= Rolling Mill Mine =

Mine in operation in Johnstown, Cambria County, Pennsylvania

The Rolling Mill Mine was a drift portal coal mine in operation in Johnstown, Cambria County, Pennsylvania, operating from approximately 1856 until 1931. It was originally owned by the Cambria Iron Company and was developed in the Westmont hillside across the Conemaugh River from the company's rolling mill. Its portal was near the confluence of the Stonycreek River and Little Conemaugh River. It supplied the bulk of the coal used in the iron and steel making taking place in the city, producing an average of 3,000 tons a day in 1902, and primarily employed recent immigrants from Central and Eastern Europe.

==Explosion==
On Thursday, July 10, 1902, at approximately 11:00 a.m., a powerful explosion occurred in the Klondike section of the mine, and ultimately 112 miners, 84 of whom were immigrants from England, Poland and Slovakia, lost their lives. The explosion was attributed to what miners refer to as firedamp, a methane gas mixture. Killed immediately were those miners working in the Klondike section. Many other miners, as well as the vast majority of mine animals, were killed by an asphyxiating gas called afterdamp that spread through the mine as they fled to the Millcreek Portal, several miles away, the only other exit from the mine. In fact, only seven of the deaths in the disaster were caused by the explosion; the rest were caused by afterdamp. The mine was re-opened on Monday, July 14, but the disaster devastated the immigrant community in Johnstown and provoked calls for investigations and greater safety measures from public officials and even foreign governments.

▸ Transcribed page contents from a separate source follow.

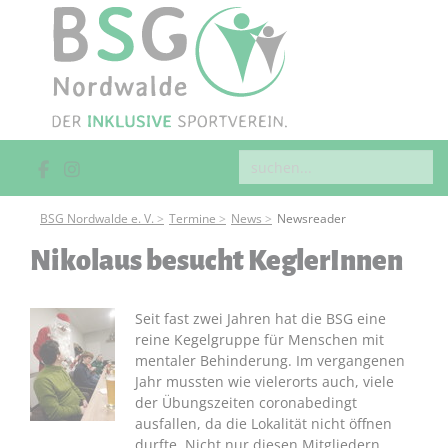
BSG Nordwalde e. V.
Termine
News
Newsreader
Nikolaus besucht KeglerInnen
Seit fast zwei Jahren hat die BSG eine
reine Kegelgruppe für Menschen mit
mentaler Behinderung. Im vergangenen
Jahr mussten wie vielerorts auch, viele
der Übungszeiten coronabedingt
ausfallen, da die Lokalität nicht öffnen
durfte. Nicht nur diesen Mitgliedern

The Rolling Mill Mine Disaster still ranks as one of the most deadly mining accidents in the history of the United States.

==Closure==
The mine continued in operation until 1931, when the portals were sealed after it was worked out. At the end it was known as Mine #71 of the Bethlehem Mines Corporation, which in more recent times was known as BethEnergy.

==Entrance==
One of the original entrances to the Rolling Mill Mine can still be seen on the James Wolfe Sculpture Trail, which runs down Yoder (Westmont) Hill near the incline and directly across from the Point Stadium. Coal was transported to the nearby Iron Works through this portal on a company-built trestle.